As an interventional cardiologist, Patel also has the skills
to implant pacemakers. In Kenya, patients who need pacemakers must pay for them
before going to the hospital. Those who can’t afford the devices, do without.
"Many times a person with a heart condition that would
respond to a pacemaker can’t walk or work in the fields," Patel said. "It’s
devastating to their families. In Kenya there is no social net, no disability
benefits. Each time I visit there are people who’ve been in the hospital for
months. Their families are doing fundraisers to collect money for the pacemaker
and the fee to implant it."
To counter such situations, Patel now is building a pacemaker
bank within his uncle’s company. Patients apply for the devices. They are
distributed to those in greatest need for a small processing fee, one-tenth to
one-twentieth of the actual cost.
In January 2006 Patel made a 13-day visit to Kenya with
biomedical technician Arvinder (Raju) Bharaj. Bharaj, born in Jalandur in the
state of Punjab, India, met Patel while working in Kenya as an engineer for Fuji
Kenya, a company that supplies medical equipment. Today Bharaj runs Ecotech, a
Toronto company that he founded to supply medical technology equipment to
clients in East Africa and Zambia.
In Kenya with Patel, Bharaj installed machines including ICU
monitors, defibrillators, infant warmers, incubators and ultrasound scanners,
converted the machines to local voltage and made sure they were in working
order. He helped Patel train hospital staff members to use the machines, and
trained local technicians on how to maintain the machines.
"I am uniquely suited to this job because I have extensive
contacts within the medical fraternity in Kenya who can advise us on where the
need is greatest," Bharaj said. "I know local regulations for shipping and
clearing, and local engineers and technicians who will be able to provide
technical support in the long run. And I speak Swahili, which is the commonly
used local language."
Global FICS
Patel’s efforts come at a cost. Each item he sends to Kenya
must be shrink-wrapped, placed in a shipping container and sent on a five-to-six
week truck, train and ship trek around the world. Each container costs
$4,000-to-$5,000.
Until recently news of Patel’s work and his need for support
has spread by word-of-mouth. One U.S. patient, feeling grateful after receiving
a pacemaker, paid for the shipment of two equipment-bearing containers.

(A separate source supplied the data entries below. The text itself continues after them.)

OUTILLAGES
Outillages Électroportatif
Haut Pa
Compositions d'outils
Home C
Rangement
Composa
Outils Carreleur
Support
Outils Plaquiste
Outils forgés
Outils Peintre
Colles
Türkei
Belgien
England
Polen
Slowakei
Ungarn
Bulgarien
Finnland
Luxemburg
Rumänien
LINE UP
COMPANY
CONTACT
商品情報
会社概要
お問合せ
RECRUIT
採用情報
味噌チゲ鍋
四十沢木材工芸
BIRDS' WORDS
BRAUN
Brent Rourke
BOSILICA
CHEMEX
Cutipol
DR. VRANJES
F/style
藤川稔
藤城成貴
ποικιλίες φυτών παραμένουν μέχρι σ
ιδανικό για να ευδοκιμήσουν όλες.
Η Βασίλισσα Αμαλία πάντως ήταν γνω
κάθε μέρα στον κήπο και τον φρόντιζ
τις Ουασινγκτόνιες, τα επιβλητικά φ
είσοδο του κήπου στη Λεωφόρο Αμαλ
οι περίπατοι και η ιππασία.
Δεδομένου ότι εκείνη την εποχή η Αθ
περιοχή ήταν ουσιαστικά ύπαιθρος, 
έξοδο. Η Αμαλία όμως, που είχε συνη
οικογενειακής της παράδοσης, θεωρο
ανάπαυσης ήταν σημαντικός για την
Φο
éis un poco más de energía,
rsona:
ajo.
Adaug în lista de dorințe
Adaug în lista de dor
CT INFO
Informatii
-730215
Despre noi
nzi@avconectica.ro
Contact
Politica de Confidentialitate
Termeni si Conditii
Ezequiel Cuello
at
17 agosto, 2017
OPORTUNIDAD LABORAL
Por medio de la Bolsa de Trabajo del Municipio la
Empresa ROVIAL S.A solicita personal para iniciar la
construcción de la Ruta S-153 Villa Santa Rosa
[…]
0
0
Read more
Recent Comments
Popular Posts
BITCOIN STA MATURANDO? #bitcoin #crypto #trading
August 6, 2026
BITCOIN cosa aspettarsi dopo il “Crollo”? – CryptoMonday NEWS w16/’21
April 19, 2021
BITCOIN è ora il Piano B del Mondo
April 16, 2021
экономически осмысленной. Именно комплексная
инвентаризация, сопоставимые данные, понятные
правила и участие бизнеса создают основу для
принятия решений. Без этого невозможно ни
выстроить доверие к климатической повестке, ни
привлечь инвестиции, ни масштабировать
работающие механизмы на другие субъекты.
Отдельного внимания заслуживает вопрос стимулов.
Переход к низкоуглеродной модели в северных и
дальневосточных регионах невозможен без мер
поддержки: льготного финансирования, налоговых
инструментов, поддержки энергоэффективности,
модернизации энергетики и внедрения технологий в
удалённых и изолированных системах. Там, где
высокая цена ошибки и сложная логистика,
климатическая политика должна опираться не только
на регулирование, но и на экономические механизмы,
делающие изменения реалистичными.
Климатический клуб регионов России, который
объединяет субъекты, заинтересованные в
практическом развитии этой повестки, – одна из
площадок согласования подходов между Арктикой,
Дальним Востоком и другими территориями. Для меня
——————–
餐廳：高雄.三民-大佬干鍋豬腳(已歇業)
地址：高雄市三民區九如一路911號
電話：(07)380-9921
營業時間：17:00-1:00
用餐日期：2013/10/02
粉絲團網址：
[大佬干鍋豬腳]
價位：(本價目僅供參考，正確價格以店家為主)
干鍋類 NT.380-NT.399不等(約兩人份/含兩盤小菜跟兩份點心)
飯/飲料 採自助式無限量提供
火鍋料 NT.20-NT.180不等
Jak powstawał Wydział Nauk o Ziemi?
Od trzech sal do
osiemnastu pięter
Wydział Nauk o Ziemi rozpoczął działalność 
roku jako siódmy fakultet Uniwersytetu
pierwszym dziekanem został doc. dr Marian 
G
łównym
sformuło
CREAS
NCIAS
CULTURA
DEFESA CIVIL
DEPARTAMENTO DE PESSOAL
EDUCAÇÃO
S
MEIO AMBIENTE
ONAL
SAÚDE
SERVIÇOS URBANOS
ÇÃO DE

As the project continued to grow, Patel realized he needed a
structure in which to raise funds for it. In 2004 he founded an NGO, Global FICS
(Foundation for International Cardiovascular Services), with the mission of
training, educating and providing the infrastructure to foster the development
of the healthcare system in Kenya. He hopes the NGO will help create buzz for
his work.
"What I started has taken on a life of its own," Patel said.
"I’ve always been an idealistic dreamer and it’s hard for me to believe that my
little successes have led to this. My goal is to bring up the infrastructure in
Kenya over the next decade so that they have the basics. My idealism is driving
me despite corruption, poverty, war, illness and crime. I still believe that the
region is rich in people and that it is a resource worth saving."